Opinion: The opportunity of accelerated data sharing is particularly notable in genomics: By linking our genomic DNA databases and health care data we can anticipate individual risk to diseases.
There have been a lot of headlines of late warning about Canada’s “data deficit,” the country’s inability to maximize its data resources. What we really need to be calling this crisis, however, is our national “data-sharing deficit.”
The Canadian health care system and its researchers have no actual shortage or deficit of data. In fact, Canada — and that means all Canadians — has one of the richest repositories of health data in the world and it expands every day at a historic rate.
The actual problem is we don’t have the resources to link that data and share it to maximize its value. Call it our “data-sharing deficit.”
Canada’s data-sharing deficit is a result of legacy thinking. We have our data scattered across provinces and agencies, where red tape and gaps in digital infrastructure make it impossible to share, leverage or integrate across the nation. Fear of privacy breaches creates daunting firewalls that researchers have difficulty surmounting. It can take years to connect data sets, even though they could technologically be linked almost instantly.
This lack of sharing is rooted in Canadian legislation, which generally defines health care providers as the “custodians” of patient health data, tasked with protecting patients’ health records. As a result, an individual’s data ends up in different servers within various health organizations.
Health data ends up even more siloed because privacy regulations are different in each province. Our governments, fearing a data breach, default to data protectionism instead of the accelerated data sharing we need.
As we emerge from the deadliest pandemic since the Spanish flu, with an estimated 18 million lives now lost — nearly 40,000 in Canada — it’s clear we need to act. In fact, the pandemic shows the tremendous benefit of embracing this approach and sharing data in real time. We know how to do it.
Health agencies across Canada, and around the world, faced the COVID 19 pandemic with an unprecedented openness to data sharing and were able to analyze the trajectory of the coronavirus and its rapidly evolving variants with speed and precision. Data sharing on a global and local scale enabled the creation and testing of new vaccines that saved millions of lives and likely protected us against a global depression.
Within a matter of days of the COVID-19 outbreak in Canada, health providers started using telehealth platforms, as public health agencies started using data to make daily decisions about lockdowns, school closures, mask mandates and vaccines. Notably, this data sharing occurred without any serious breach of privacy.
At Genome B.C., we believe this pandemic success story shows we can create positive “data-sharing” culture across Canada, a shift in thinking that will give our health care researchers new tools to battle other diseases, including a future pandemic. Genome B.C. is now also focusing on creating that “data-sharing” culture Canada has lacked.
We need to advocate for and assist with the development of the systems and protocols that protect data privacy for Canadians and link our tremendous data wealth in an anonymized and de-identified manner that protects privacy while allowing us to advance research and improve care.
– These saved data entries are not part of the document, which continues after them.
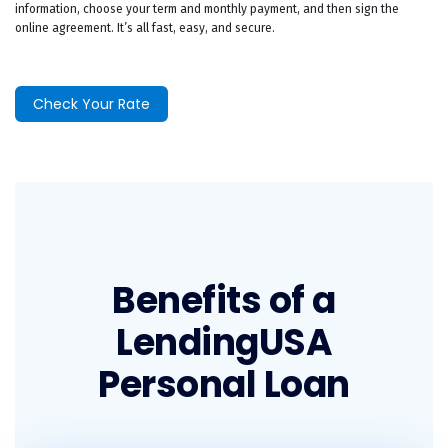
information, choose your term and monthly payment, and then sign the
online agreement. It’s all fast, easy, and secure.
Check Your Rate
Benefits of a
LendingUSA
Personal Loan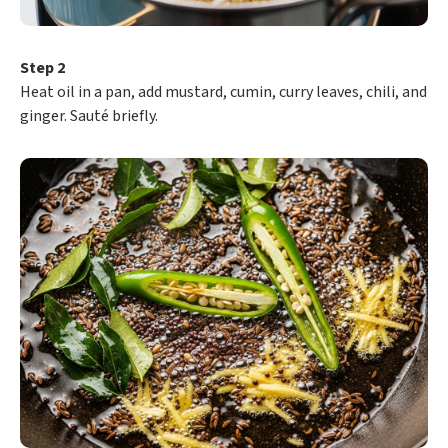
Step 2
Heat oil in a pan, add mustard, cumin, curry leaves, chili, and
ginger. Sauté briefly.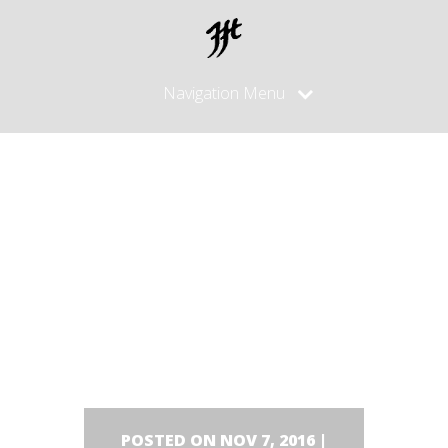
Navigation Menu
Left side
of the
blade..
POSTED ON NOV 7, 2016 |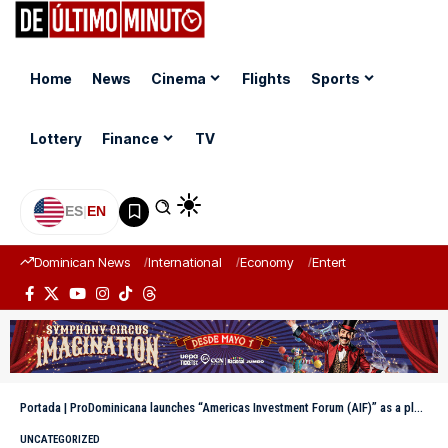
Home
News
Cinema
Flights
Sports
Lottery
Finance
TV
ES
|
EN
Dominican News
International
Economy
Entertainment
Sports
Portada
|
ProDominicana launches “Americas Investment Forum (AIF)” as a platform to mobilize investments
UNCATEGORIZED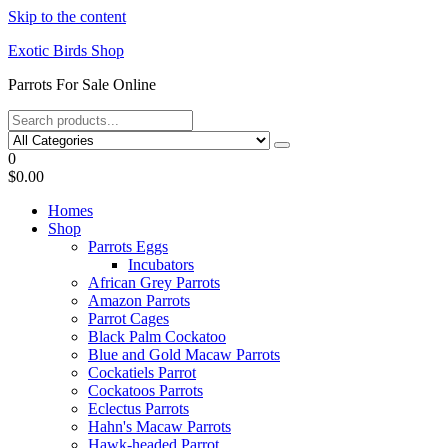
Skip to the content
Exotic Birds Shop
Parrots For Sale Online
0
$0.00
Homes
Shop
Parrots Eggs
Incubators
African Grey Parrots
Amazon Parrots
Parrot Cages
Black Palm Cockatoo
Blue and Gold Macaw Parrots
Cockatiels Parrot
Cockatoos Parrots
Eclectus Parrots
Hahn's Macaw Parrots
Hawk-headed Parrot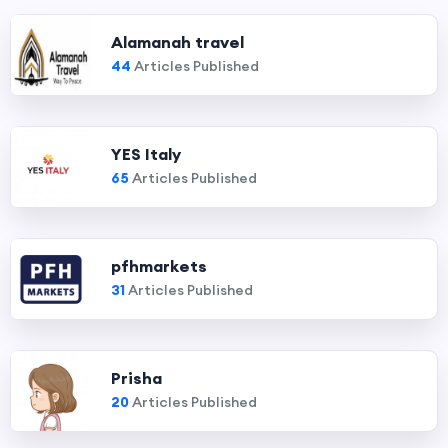
Alamanah travel
44
Articles Published
YES Italy
65
Articles Published
pfhmarkets
31
Articles Published
Prisha
20
Articles Published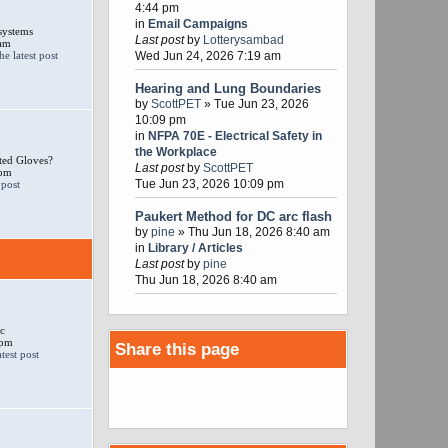
4:44 pm
in
Email Campaigns
systems
Last post
by
Lotterysambad
 am
Wed Jun 24, 2026 7:19 am
Hearing and Lung Boundaries
by
ScottPET
» Tue Jun 23, 2026
10:09 pm
in
NFPA 70E - Electrical Safety in
the Workplace
ted Gloves?
Last post
by
ScottPET
 pm
Tue Jun 23, 2026 10:09 pm
Paukert Method for DC arc flash
by
pine
» Thu Jun 18, 2026 8:40 am
in
Library / Articles
Last post
by
pine
Thu Jun 18, 2026 8:40 am
c
 pm
Share this page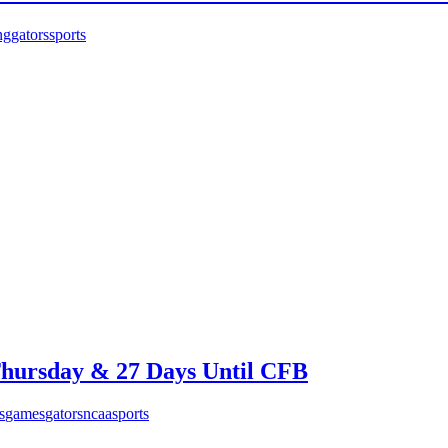
ng
gators
sports
hursday & 27 Days Until CFB
s
games
gators
ncaa
sports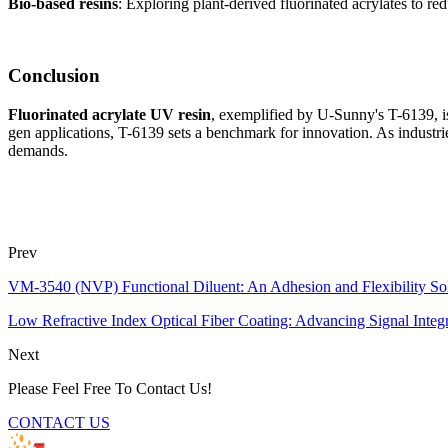
Bio-based resins
: Exploring plant-derived fluorinated acrylates to re
Conclusion
Fluorinated acrylate UV resin
, exemplified by U-Sunny's T-6139, is
gen applications, T-6139 sets a benchmark for innovation. As industri
demands.
Prev
VM-3540 (NVP) Functional Diluent: An Adhesion and Flexibility Sol
Low Refractive Index Optical Fiber Coating: Advancing Signal In
Next
Please Feel Free To Contact Us!
CONTACT US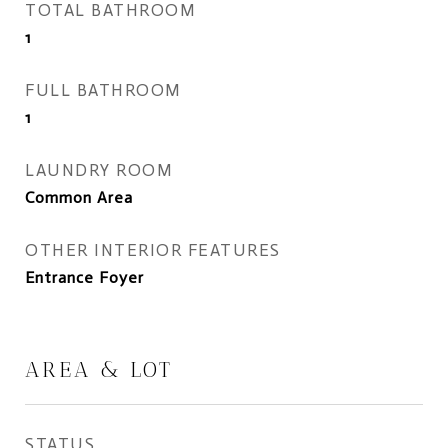
TOTAL BATHROOM
1
FULL BATHROOM
1
LAUNDRY ROOM
Common Area
OTHER INTERIOR FEATURES
Entrance Foyer
AREA & LOT
STATUS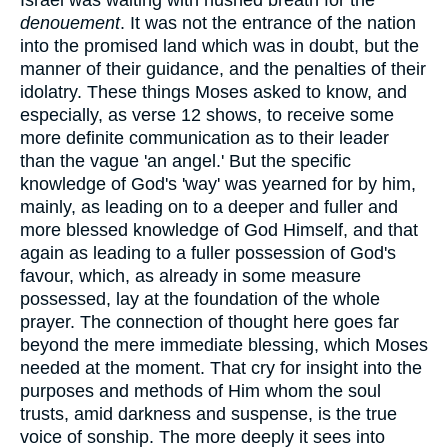
denouement
. It was not the entrance of the nation
into the promised land which was in doubt, but the
manner of their guidance, and the penalties of their
idolatry. These things Moses asked to know, and
especially, as verse 12 shows, to receive some
more definite communication as to their leader
than the vague 'an angel.' But the specific
knowledge of God's 'way' was yearned for by him,
mainly, as leading on to a deeper and fuller and
more blessed knowledge of God Himself, and that
again as leading to a fuller possession of God's
favour, which, as already in some measure
possessed, lay at the foundation of the whole
prayer. The connection of thought here goes far
beyond the mere immediate blessing, which Moses
needed at the moment. That cry for insight into the
purposes and methods of Him whom the soul
trusts, amid darkness and suspense, is the true
voice of sonship. The more deeply it sees into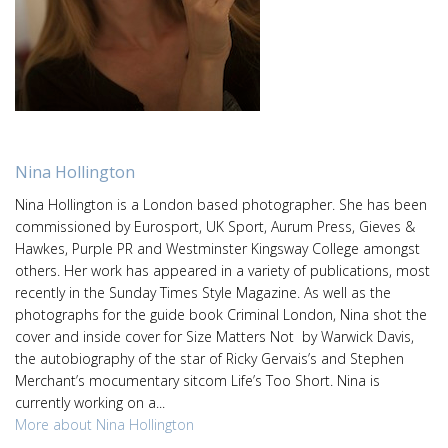
Nina Hollington
Nina Hollington is a London based photographer. She has been
commissioned by Eurosport, UK Sport, Aurum Press, Gieves &
Hawkes, Purple PR and Westminster Kingsway College amongst
others. Her work has appeared in a variety of publications, most
recently in the Sunday Times Style Magazine. As well as the
photographs for the guide book Criminal London, Nina shot the
cover and inside cover for Size Matters Not by Warwick Davis,
the autobiography of the star of Ricky Gervais’s and Stephen
Merchant’s mocumentary sitcom Life’s Too Short. Nina is
currently working on a...
More about Nina Hollington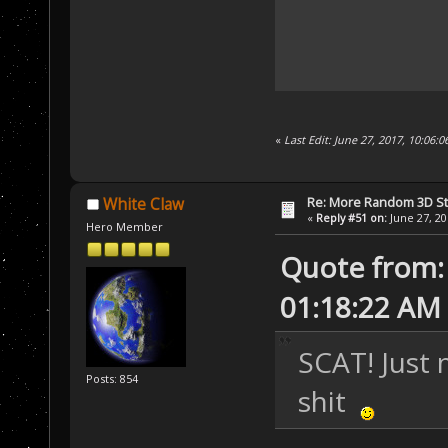
«
Last Edit: June 27, 2017, 10:06:
Re: More Random 3D St
White Claw
«
Reply #51 on:
June 27, 20
Hero Member
Quote from:
01:18:22 AM
SCAT! Just 
Posts: 854
shit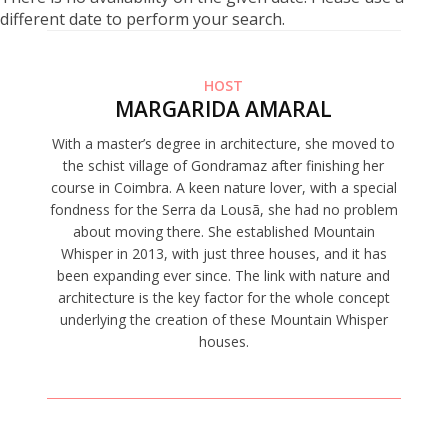
different date to perform your search.
HOST
MARGARIDA AMARAL
With a master’s degree in architecture, she moved to
the schist village of Gondramaz after finishing her
course in Coimbra. A keen nature lover, with a special
fondness for the Serra da Lousã, she had no problem
about moving there. She established Mountain
Whisper in 2013, with just three houses, and it has
been expanding ever since. The link with nature and
architecture is the key factor for the whole concept
underlying the creation of these Mountain Whisper
houses.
The opportunity of accelerated data sharing is particularly notable in genomics, where Canada is a world leader. By linking our genomic DNA databases and health care data we can anticipate individual risk to diseases, identify and develop bespoke drugs and treatments that will save lives.
But the benefits of a nation side culture of “data sharing” go much further than health care. It can give Canada’s researchers the edge in virtually every industry, to build the technologies and products that will benefit our future.
Our vast trove of health care data — not to mention the other public data we have — are a national resource our agencies and governments have a duty to use for the benefit of Canadians.
It’s time for British Columbia and Canada to become world leaders in data sharing. After this pandemic, we now know we can do it.